#### PROVIDED DATA
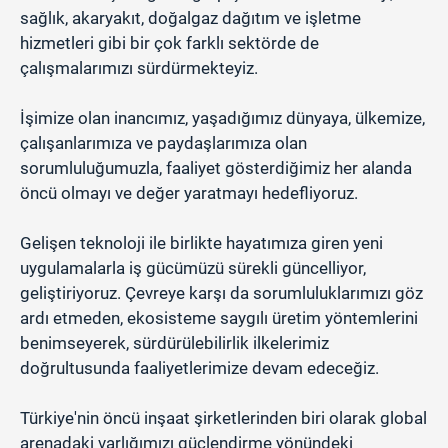
sağlık, akaryakıt, doğalgaz dağıtım ve işletme
hizmetleri gibi bir çok farklı sektörde de
çalışmalarımızı sürdürmekteyiz.
İşimize olan inancımız, yaşadığımız dünyaya, ülkemize,
çalışanlarımıza ve paydaşlarımıza olan
sorumluluğumuzla, faaliyet gösterdiğimiz her alanda
öncü olmayı ve değer yaratmayı hedefliyoruz.
Gelişen teknoloji ile birlikte hayatımıza giren yeni
uygulamalarla iş gücümüzü sürekli güncelliyor,
geliştiriyoruz. Çevreye karşı da sorumluluklarımızı göz
ardı etmeden, ekosisteme saygılı üretim yöntemlerini
benimseyerek, sürdürülebilirlik ilkelerimiz
doğrultusunda faaliyetlerimize devam edeceğiz.
Türkiye'nin öncü inşaat şirketlerinden biri olarak global
arenadaki varlığımızı güçlendirme yönündeki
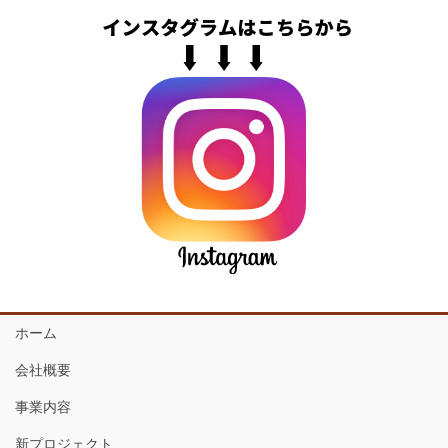
ホーム
会社概要
事業内容
新プロジェクト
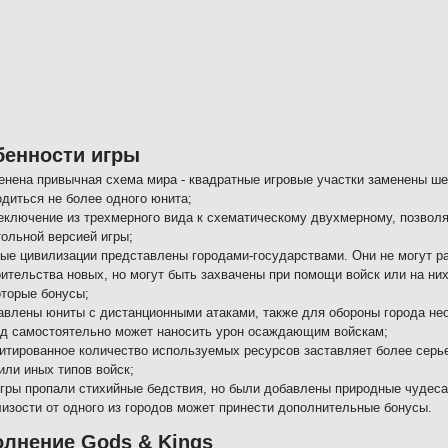
бенности игры
енена привычная схема мира - квадратные игровые участки заменены ше
одиться не более одного юнита;
еключение из трехмерного вида к схематическому двухмерному, позволя
тольной версией игры;
ые цивилизации представлены городами-государствами. Они не могут ра
оительства новых, но могут быть захвачены при помощи войск или на ни
оторые бонусы;
авлены юниты с дистанционными атаками, также для обороны города нео
од самостоятельно может наносить урон осаждающим войскам;
итированное количество используемых ресурсов заставляет более серье
или иных типов войск;
игры пропали стихийные бедствия, но были добавлены природные чудеса
лизости от одного из городов может принести дополнительные бонусы.
лнение Gods & Kings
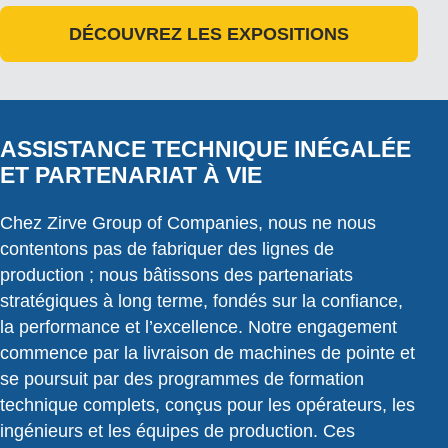
DÉCOUVREZ LES EXPOSITIONS
ASSISTANCE TECHNIQUE INÉGALÉE
ET PARTENARIAT À VIE
Chez Zirve Group of Companies, nous ne nous
contentons pas de fabriquer des lignes de
production ; nous bâtissons des partenariats
stratégiques à long terme, fondés sur la confiance,
la performance et l’excellence. Notre engagement
commence par la livraison de machines de pointe et
se poursuit par des programmes de formation
technique complets, conçus pour les opérateurs, les
ingénieurs et les équipes de production. Ces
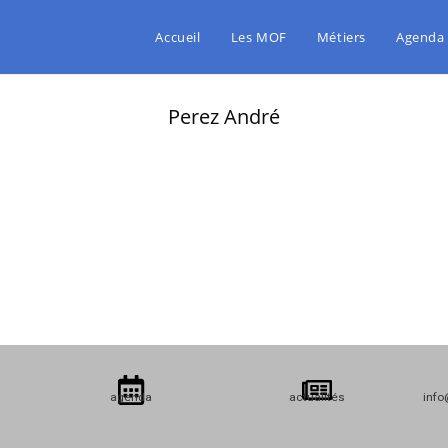
Accueil
Les MOF
Métiers
Agenda
Perez André
agenda
actualités
info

#### WORK REQUEST
Across the entries above, how many lines include the word "production"? Give only the number.

#### EXERCISE ANSWER
2